• Assignment: Reproduce the data below exactly. Skip the pictures.

(Collection entries)
-- -- --
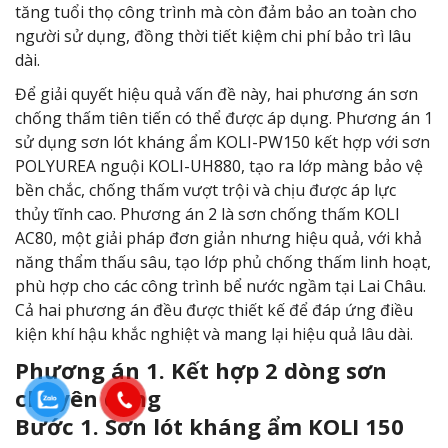
tăng tuổi thọ công trình mà còn đảm bảo an toàn cho
người sử dụng, đồng thời tiết kiệm chi phí bảo trì lâu
dài.
Để giải quyết hiệu quả vấn đề này, hai phương án sơn
chống thấm tiên tiến có thể được áp dụng. Phương án 1
sử dụng sơn lót kháng ẩm KOLI-PW150 kết hợp với sơn
POLYUREA nguội KOLI-UH880, tạo ra lớp màng bảo vệ
bền chắc, chống thấm vượt trội và chịu được áp lực
thủy tĩnh cao. Phương án 2 là sơn chống thấm KOLI
AC80, một giải pháp đơn giản nhưng hiệu quả, với khả
năng thẩm thấu sâu, tạo lớp phủ chống thấm linh hoạt,
phù hợp cho các công trình bể nước ngầm tại Lai Châu.
Cả hai phương án đều được thiết kế để đáp ứng điều
kiện khí hậu khắc nghiệt và mang lại hiệu quả lâu dài.
Phương án 1. Kết hợp 2 dòng sơn
chuyên dụng
Bước 1. Sơn lót kháng ẩm KOLI 150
-- -- --
• Your response:
tăng tuổi thọ công trình mà còn đảm bảo an toàn cho
người sử dụng, đồng thời tiết kiệm chi phí bảo trì lâu
dài.
Để giải quyết hiệu quả vấn đề này, hai phương án sơn
chống thấm tiên tiến có thể được áp dụng. Phương án 1
sử dụng sơn lót kháng ẩm KOLI-PW150 kết hợp với sơn
POLYUREA nguội KOLI-UH880, tạo ra lớp màng bảo vệ
bền chắc, chống thấm vượt trội và chịu được áp lực
thủy tĩnh cao. Phương án 2 là sơn chống thấm KOLI
AC80, một giải pháp đơn giản nhưng hiệu quả, với khả
năng thẩm thấu sâu, tạo lớp phủ chống thấm linh hoạt,
phù hợp cho các công trình bể nước ngầm tại Lai Châu.
Cả hai phương án đều được thiết kế để đáp ứng điều
kiện khí hậu khắc nghiệt và mang lại hiệu quả lâu dài.
Phương án 1. Kết hợp 2 dòng sơn
chuyên dụng
Bước 1. Sơn lót kháng ẩm KOLI 150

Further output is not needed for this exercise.